→ Problem statement: Leave the pictures behind and repeat all the entries exactly.

---------------

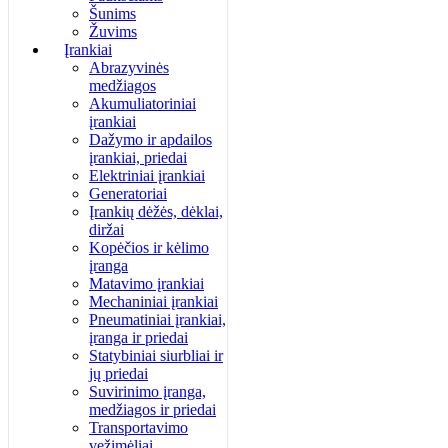
Šunims
Žuvims
Įrankiai
Abrazyvinės
medžiagos
Akumuliatoriniai
įrankiai
Dažymo ir apdailos
įrankiai, priedai
Elektriniai įrankiai
Generatoriai
Įrankių dėžės, dėklai,
diržai
Kopėčios ir kėlimo
įranga
Matavimo įrankiai
Mechaniniai įrankiai
Pneumatiniai įrankiai,
įranga ir priedai
Statybiniai siurbliai ir
jų priedai
Suvirinimo įranga,
medžiagos ir priedai
Transportavimo
vežimėliai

---------------

→ Completed exercise:
Šunims
Žuvims
Įrankiai
Abrazyvinės
medžiagos
Akumuliatoriniai
įrankiai
Dažymo ir apdailos
įrankiai, priedai
Elektriniai įrankiai
Generatoriai
Įrankių dėžės, dėklai,
diržai
Kopėčios ir kėlimo
įranga
Matavimo įrankiai
Mechaniniai įrankiai
Pneumatiniai įrankiai,
įranga ir priedai
Statybiniai siurbliai ir
jų priedai
Suvirinimo įranga,
medžiagos ir priedai
Transportavimo
vežimėliai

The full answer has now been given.